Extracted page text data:
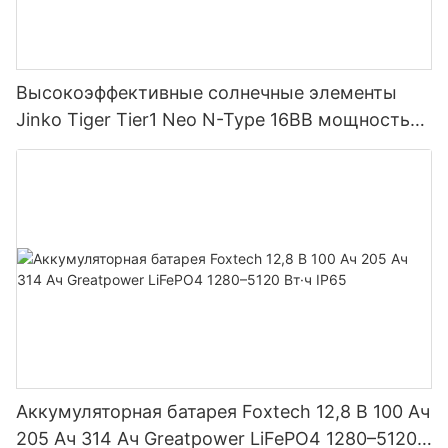
Высокоэффективные солнечные элементы
Jinko Tiger Tier1 Neo N-Type 16BB мощностью
590 Вт, 620 Вт, 630 Вт, 650 Вт, двусторонние
модули с двумя батареями.
Аккумуляторная батарея Foxtech 12,8 В 100 Ач
205 Ач 314 Ач Greatpower LiFePO4 1280–5120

▶ **THE TASK**
The entries above are to be reproduced exactly, with the pictures dropped.

▶ **RESPONSE AREA**
Высокоэффективные солнечные элементы
Jinko Tiger Tier1 Neo N-Type 16BB мощностью
590 Вт, 620 Вт, 630 Вт, 650 Вт, двусторонние
модули с двумя батареями.
Аккумуляторная батарея Foxtech 12,8 В 100 Ач
205 Ач 314 Ач Greatpower LiFePO4 1280–5120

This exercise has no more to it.